A partir de ahí mi mamá comenzó a decirme que nuestra familia es “monoparental” (monomarental), ¿eso cómo se come? Fácil, que sólo hay uno de los padres en casa.

Hablar de esta realidad familiar ahora es muy común. Más en las ciudades. Pero en la vida tradicional que socialmente por costumbre tienen los lugares pequeños y en aquellos años, esto era todavía motivo de escándalo.

¿Cómo puede crecer un niño sin una figura paterna?, ¿y, si se vuelve drogadicta o alcohólica?, ¿si se pone “rebelde”?, ¿si?… Esas preguntas le decían a mi madre con insistencia de que hiciera algo por mí porque se supone que emocionalmente eso afecta negativamente.

Pero yo no recuerdo sentirme mal por eso. Es más, en mi memoria está esa sensación de liberación y bienestar de vivir sólo con mi mamá.

Lo que sí me hacía preguntarme o blindarme de las personas era la forma en como me trataban a mí y a otros niños en la misma situación.

Como si fuéramos raros o necesitáramos de excesiva atención. También los actos de violencia pasiva al insinuar que terminaríamos siendo personas “desadaptadas” o “anormales”. “Es que no tiene papá”, escuchaba decir a algunos adultos en mi crecimiento. Es duro. Mi madre se encargó que no lo fuese tanto, pero en el fondo lo era.
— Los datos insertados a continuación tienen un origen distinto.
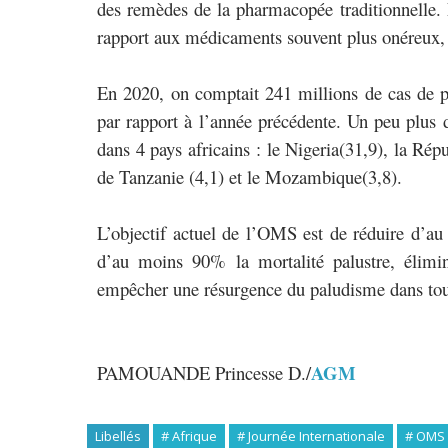
des remèdes de la pharmacopée traditionnelle. 
rapport aux médicaments souvent plus onéreux, 
En 2020, on comptait 241 millions de cas de p
par rapport à l’année précédente. Un peu plus d
dans 4 pays africains : le Nigeria(31,9), la R
de Tanzanie (4,1) et le Mozambique(3,8).
L’objectif actuel de l’OMS est de réduire d’a
d’au moins 90% la mortalité palustre, élim
empêcher une résurgence du paludisme dans tou
AGM
PAMOUANDE Princesse D./
Libellés
# Afrique
# Journée Internationale
# OMS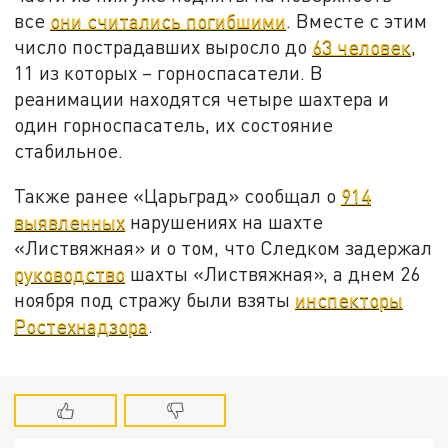
все
они считались погибшими
. Вместе с этим
число пострадавших выросло до
63 человек
,
11 из которых – горноспасатели. В
реанимации находятся четыре шахтера и
один горноспасатель, их состояние
стабильное.
Также ранее «Царьград» сообщал о
914
выявленных
нарушениях на шахте
«Листвяжная» и о том, что Следком задержал
руководство
шахты «Листвяжная», а днем 26
ноября под стражу были взяты
инспекторы
Ростехнадзора
.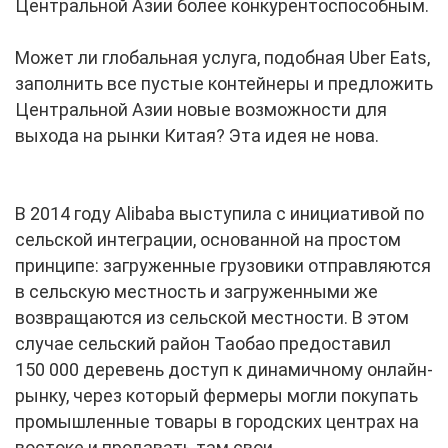
Центральной Азии более конкурентоспособным.
Может ли глобальная услуга, подобная Uber Eats,
заполнить все пустые контейнеры и предложить
Центральной Азии новые возможности для
выхода на рынки Китая? Эта идея не нова.
В 2014 году Alibaba выступила с инициативой по
сельской интеграции, основанной на простом
принципе: загруженные грузовики отправляются
в сельскую местность и загруженными же
возвращаются из сельской местности. В этом
случае сельский район Таобао предоставил
150 000 деревень доступ к динамичному онлайн-
рынку, через который фермеры могли покупать
промышленные товары в городских центрах на
востоке и продавать там свои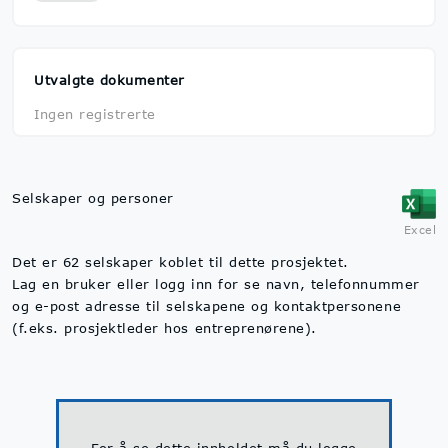
Utvalgte dokumenter
Ingen registrerte
Selskaper og personer
Excel
Det er 62 selskaper koblet til dette prosjektet.
Lag en bruker eller logg inn for se navn, telefonnummer
og e-post adresse til selskapene og kontaktpersonene
(f.eks. prosjektleder hos entreprenørene).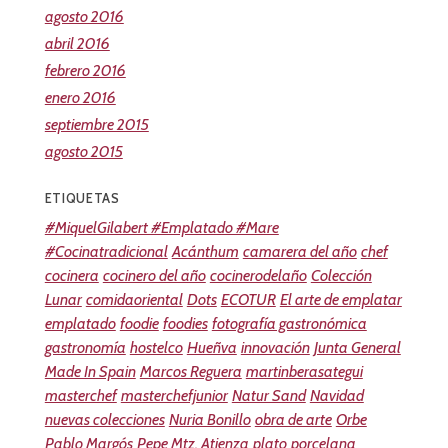
agosto 2016
abril 2016
febrero 2016
enero 2016
septiembre 2015
agosto 2015
ETIQUETAS
#MiquelGilabert #Emplatado #Mare
#Cocinatradicional
Acánthum
camarera del año
chef
cocinera
cocinero del año
cocinerodelaño
Colección
Lunar
comidaoriental
Dots
ECOTUR
El arte de emplatar
emplatado
foodie
foodies
fotografía gastronómica
gastronomía
hostelco
Hueñva
innovación
Junta General
Made In Spain
Marcos Reguera
martinberasategui
masterchef
masterchefjunior
Natur Sand
Navidad
nuevas colecciones
Nuria Bonillo
obra de arte
Orbe
Pablo Margós
Pepe Mtz. Atienza
plato
porcelana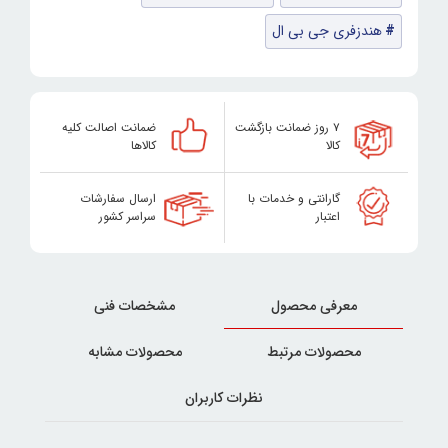
هندزفری جی بی ال
۷ روز ضمانت بازگشت
ضمانت اصالت کلیه
کالا
کالاها
گارانتی و خدمات با
ارسال سفارشات
اعتبار
سراسر کشور
معرفی محصول
مشخصات فنی
محصولات مرتبط
محصولات مشابه
نظرات کاربران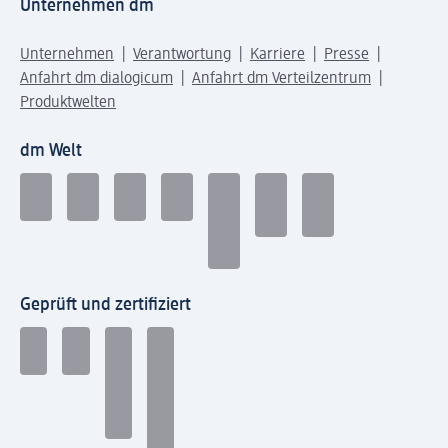
Unternehmen dm
Unternehmen
Verantwortung
Karriere
Presse
Anfahrt dm dialogicum
Anfahrt dm Verteilzentrum
Produktwelten
dm Welt
Geprüft und zertifiziert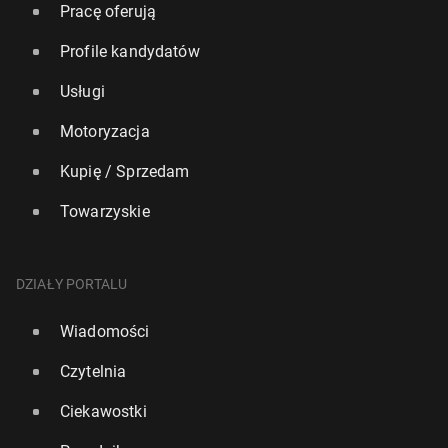
Pracę oferują
Profile kandydatów
Usługi
Motoryzacja
Kupię / Sprzedam
Towarzyskie
DZIAŁY PORTALU
Wiadomości
Czytelnia
Ciekawostki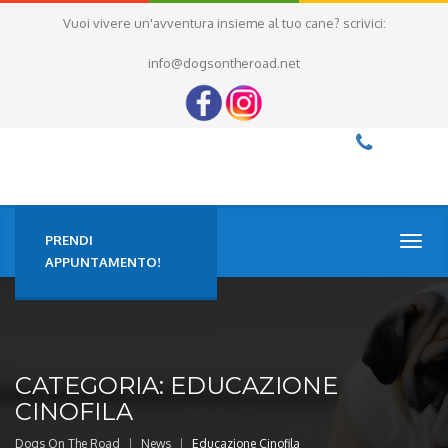
Vuoi vivere un'avventura insieme al tuo cane? scrivici:
info@dogsontheroad.net
PRENDI
TOGG
NAVI
APPUNTAMENTO!
CATEGORIA:
EDUCAZIONE
CINOFILA
Dogs On The Road
News
Educazione Cinofila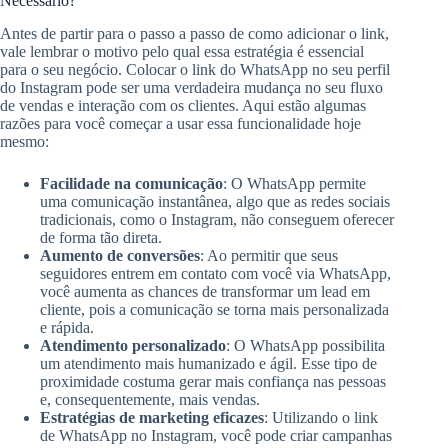
Necessário?
Antes de partir para o passo a passo de como adicionar o link,
vale lembrar o motivo pelo qual essa estratégia é essencial
para o seu negócio. Colocar o link do WhatsApp no seu perfil
do Instagram pode ser uma verdadeira mudança no seu fluxo
de vendas e interação com os clientes. Aqui estão algumas
razões para você começar a usar essa funcionalidade hoje
mesmo:
Facilidade na comunicação
: O WhatsApp permite
uma comunicação instantânea, algo que as redes sociais
tradicionais, como o Instagram, não conseguem oferecer
de forma tão direta.
Aumento de conversões
: Ao permitir que seus
seguidores entrem em contato com você via WhatsApp,
você aumenta as chances de transformar um lead em
cliente, pois a comunicação se torna mais personalizada
e rápida.
Atendimento personalizado
: O WhatsApp possibilita
um atendimento mais humanizado e ágil. Esse tipo de
proximidade costuma gerar mais confiança nas pessoas
e, consequentemente, mais vendas.
Estratégias de marketing eficazes
: Utilizando o link
de WhatsApp no Instagram, você pode criar campanhas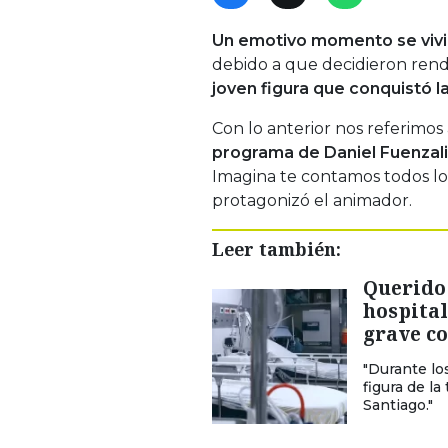
Un emotivo momento se vivió
debido a que decidieron ren
joven figura que conquistó la
Con lo anterior nos referimos
programa de Daniel Fuenzal
Imagina te contamos todos lo
protagonizó el animador.
Leer también:
Querido 
hospital
grave c
"Durante lo
figura de la
Santiago."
Contra todas las predicciones escribo esta columna pensando en que si eso sucede en un entorno donde se comprende y acepta la heterosexualidad, qué no podemos esperar a la hora de poner sobre la mesa más posibilidades de lo que significa el entorno familiar.

Es ahí donde me pregunto si tantos prejuicios, religiones, formas de ver la vida, valen la pena como para destinar a otro tipo de familias al fracaso total o la perdición emocional.

Tenemos que desgastarnos tanto como para seguir pensando que la familia tradicional funciona como nos la enseñaron (o quizá, como en el ideal la mayoría quisiera que fuera sin que eso esté aproximado a la realidad).

No encuentro argumento alguno para oponerse a que la gente siga con libre albedrío lo que realmente quiere entender como familia. Lo que las hace profundamente feliz.

El exceso de juicio inhibe nuestra capacidad de asimilar que los cambios son evidentes. La sociedad no es la misma y, ¡qué bueno! Si el marco jurídico tiene que cambiar con eso no es entonces una cuestión de preferencias sino de que el Estado provea herramientas legales necesarias que van de la mano con las necesidades existenciales de una sociedad.

Así, quien se quiera casar que se case (quien no, no). Quien desee adoptar que adopte (quien no, no) y que se tengan estas regulaciones para que el Estado pueda intervenir en lo que sólo al Estado le confiere.

Que esto nada tiene que ver con la postura que cada quien tenga sobre su propia concepción de familia. Es obligación del Estado hacerlo en el sentido de la igualdad que buscamos de la democracia.

Crecí. No fui el “monstruo” que algunos miembros de una sociedad tradicional pensaron que sería.
Mi madre no se convirtió en el imaginario de la mujer “sola con una hija”.

Si hablamos de otras familias de parejas del mismo sexo, madres que adoptan hijos, padres que adoptan hijos, abuelos que viven con sus nietos, las de “los tuyos, los míos y los nuestros” y una gama enorme de diversidad… Insisto, ¿cuál es el problema?

Si para nosotros, los de la familia no tradicional, pero funcional –que es distinto- el retrato familiar está completo. Muy completo.